Sentinel: How long have you been with Hofstra University? 

Lawrence Levy: Year and a half.

Sentinel: What is the National Center for Suburban Studies, for which you serve as executive director? 

Lawrence Levy: It's essentially a think tank that conducts research, holds conferences on a variety of issues but from a suburban perspective. We use Long Island, one of the first post-WWII suburbs, as a laboratory to study issues and institutions in a way that offers lessons for people in communities beyond Nassau and Suffolk. We spend a lot of time focusing on forging collaborations with other major institutions.

Sentinel: What is the center’s mission and goals? 

Lawrence Levy: If I were flip, I'd say that our mission is to get Hofstra's name in the paper and on TV but only for doing quality stuff. There's some truth to that — I spend a lot of time on TV or being quoted in newspapers on politics and suburban issues — but we really want to advance the understanding of the suburbs. These are the most demographically dynamic places in the country, changing fast in many ways. They are not your mother and father's suburbs any more, changing so fast that they may not even be your children's suburbs. All this change, new arrivals and new development in many places, has created great ferment and many problems that are ripe for study. We would like to inform the public policy debate but in a non-partisan, non-ideological way.

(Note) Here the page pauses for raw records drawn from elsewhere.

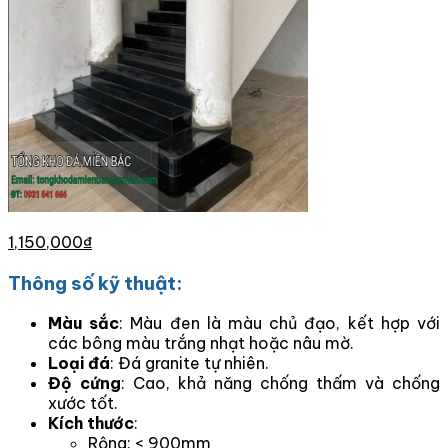
1,150,000
₫
Thông số kỹ thuật:
Màu sắc
: Màu đen là màu chủ đạo, kết hợp với
các bông màu trắng nhạt hoặc nâu mờ.
Loại đá
: Đá granite tự nhiên.
Độ cứng
: Cao, khả năng chống thấm và chống
xước tốt.
Kích thước
:
Rộng: < 900mm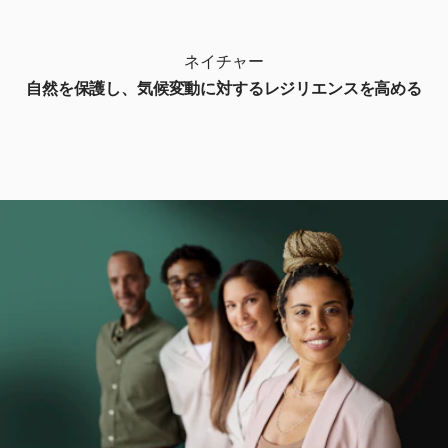
ネイチャー
自然を保護し、気候変動に対するレジリエンスを高める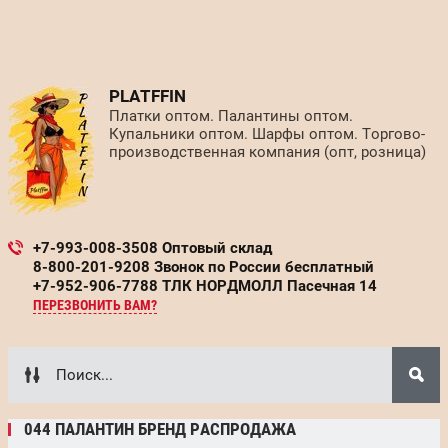
PLATFFIN
Платки оптом. Палантины оптом.
Купальники оптом. Шарфы оптом. Торгово-
производственная компания (опт, розница)
+7-993-008-3508 Оптовый склад
8-800-201-9208 Звонок по России бесплатный
+7-952-906-7788 ТЛК НОРДМОЛЛ Пасечная 14
ПЕРЕЗВОНИТЬ ВАМ?
044 ПАЛАНТИН БРЕНД РАСПРОДАЖА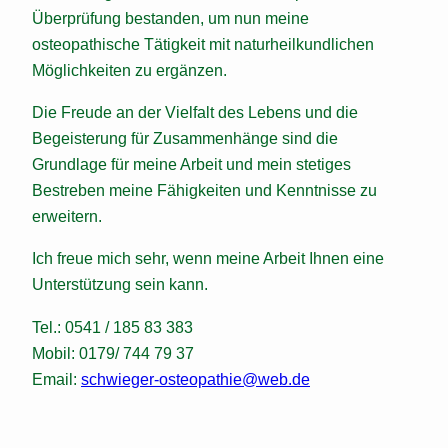
Überprüfung bestanden, um nun meine
osteopathische Tätigkeit mit naturheilkundlichen
Möglichkeiten zu ergänzen.
Die Freude an der Vielfalt des Lebens und die
Begeisterung für Zusammenhänge sind die
Grundlage für meine Arbeit und mein stetiges
Bestreben meine Fähigkeiten und Kenntnisse zu
erweitern.
Ich freue mich sehr, wenn meine Arbeit Ihnen eine
Unterstützung sein kann.
Tel.: 0541 / 185 83 383
Mobil: 0179/ 744 79 37
Email:
schwieger-osteopathie@web.de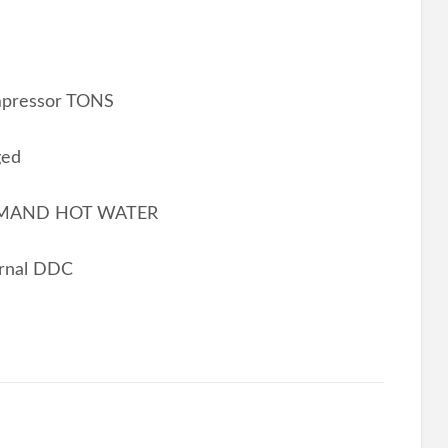
ompressor TONS
ged
DEMAND HOT WATER
ernal DDC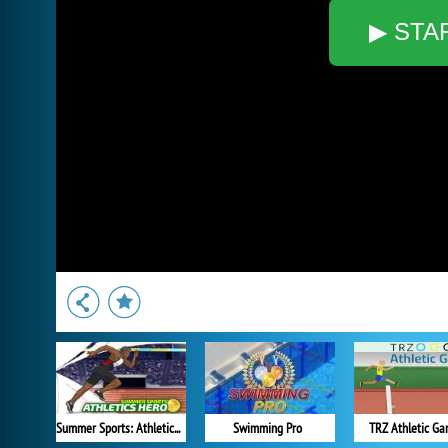
▶ STA
Summer Sports: Athletics Hero
Swimming Pro
TRZ Athletic G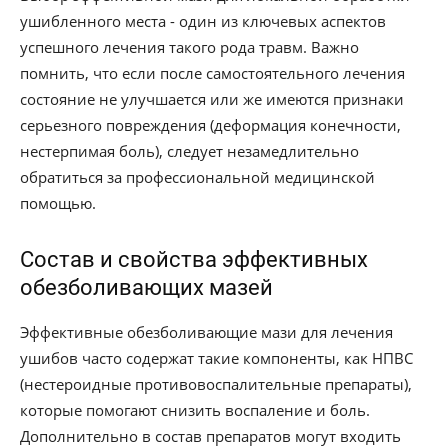
ушибленного места - один из ключевых аспектов
успешного лечения такого рода травм. Важно
помнить, что если после самостоятельного лечения
состояние не улучшается или же имеются признаки
серьезного повреждения (деформация конечности,
нестерпимая боль), следует незамедлительно
обратиться за профессиональной медицинской
помощью.
Состав и свойства эффективных
обезболивающих мазей
Эффективные обезболивающие мази для лечения
ушибов часто содержат такие компоненты, как НПВС
(неcтероидные противовоспалительные препараты),
которые помогают снизить воспаление и боль.
Дополнительно в состав препаратов могут входить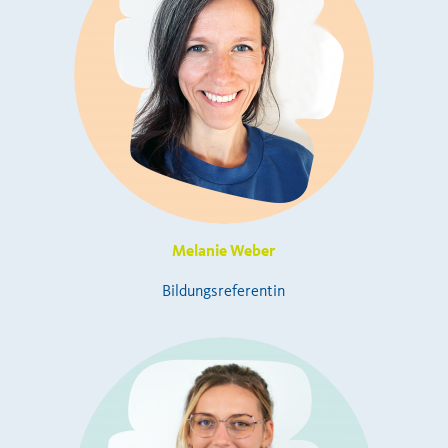
Melanie Weber
Bildungsreferentin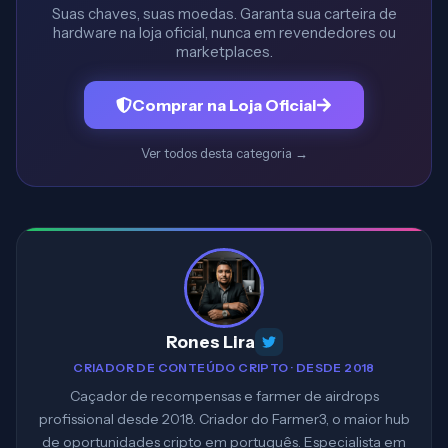
Suas chaves, suas moedas. Garanta sua carteira de
hardware na loja oficial, nunca em revendedores ou
marketplaces.
Comprar na Loja Oficial
Ver todos desta categoria
→
Rones Lira
CRIADOR DE CONTEÚDO CRIPTO · DESDE 2018
Caçador de recompensas e farmer de airdrops
profissional desde 2018. Criador do Farmer3, o maior hub
de oportunidades cripto em português. Especialista em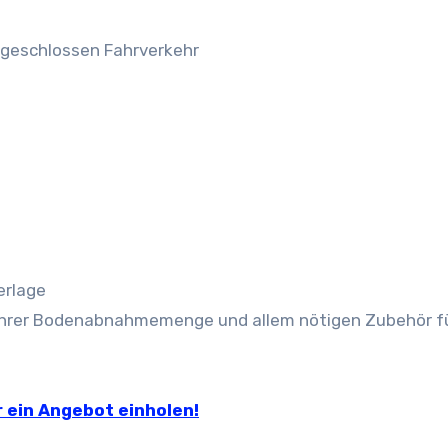
usgeschlossen Fahrverkehr
erlage
t ihrer Bodenabnahmemenge und allem nötigen Zubehör fü
 ein Angebot einholen!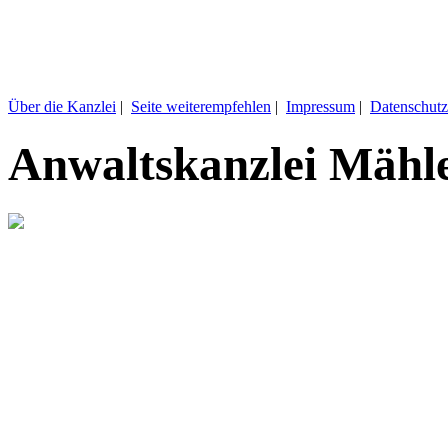
Über die Kanzlei
|
Seite weiterempfehlen
|
Impressum
|
Datenschutz
Anwaltskanzlei Mähl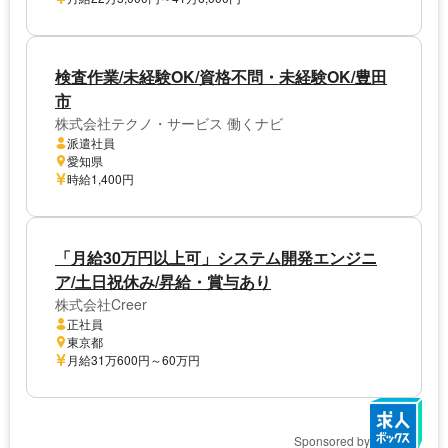
検査作業/未経験OK/資格不問・未経験OK/豊田
市
株式会社テクノ・サービス 働くナビ
派遣社員
愛知県
時給1,400円
「月給30万円以上可」システム開発エンジニ
ア/土日祝休み/昇給・賞与あり
株式会社Creer
正社員
東京都
月給31万600円～60万円
Sponsored by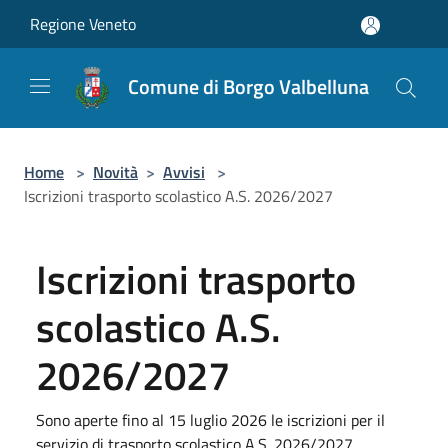
Salta al contenuto principale
Regione Veneto
Comune di Borgo Valbelluna
Home
>
Novità
>
Avvisi
>
Iscrizioni trasporto scolastico A.S. 2026/2027
Iscrizioni trasporto
scolastico A.S.
2026/2027
Sono aperte fino al 15 luglio 2026 le iscrizioni per il
servizio di trasporto scolastico A.S. 2026/2027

Sentinel: What projects/events/conferences has the center been involved with under your directorship? Give us some details. 

Lawrence Levy: There have been a number of good ones. Check out our website at www.hofstra.edu/ncss. We recently completed a study of New Cassel's revitalization. We worked with Brookings on a series of proposals and conferences on reviving metro areas. There's the National Suburban Poll with Princeton Research, a national conference on the future of housing in the wake of the foreclosure crisis, a major collaboration with Boston College on suburban ecology, a newly christened study on arts in suburbia for the Long Island Arts Alliance. We're trying to come up with projects on economics. And our team, led by the international firm Arup, won the bid on the Long Island Sustainability study — what the region needs to do now to survive in the more distant future. I'm very excited about this project, a real chance to make a difference.

Sentinel: I understand you have an upcoming conference – what is that all about? 

Lawrence Levy: I’ll again refer you to our website for some detail, but it's a three day national conference on diversity in suburbia — that’s diversity in race, ethnicity, life style, even politics. We will look at the impact of the changing face of suburbia on everything from housing and health care to arts and social services. So far, though the conference isn't until October, we have received papers from major academic figures, including the father of suburbanology, Herbert Gans, the author of the Levittowners. I'm now trying to raise funds to have a related awards and cultural gala to bring the broader community together with scholars. Hopefully (hint hint), one of your corporate readers would like to contribute!

Sentinel: How does the center work with students? 

Lawrence Levy: We don’t have much contact with students... yet. The president would like to see academic courses or one day perhaps a degree in suburban studies but that's a ways off. I teach a course in the journalism school... on editorial writing. I really enjoy the students. They're bright and talented and challenging for an old dog trying to learn new tricks and teach old ones!

Sentinel: Any other bits of wisdom you want to leave us with? 

Lawrence Levy: Buy low, sell high. And soak the rich! I said that for you, my conservative friend. But seriously, Long Island may have a lot of problems, but it also has a lot of potential. If Long Islanders will look beyond their narrow self interest and be willing to sacrifice perhaps a little home rule at times for the broader good, we can make a lot of progress in keeping our younger and older residents, and educating a work force that employers need. In short, guys like you and me have to be willing to step outside of our ideological comfort zones to put our collective brainpower together.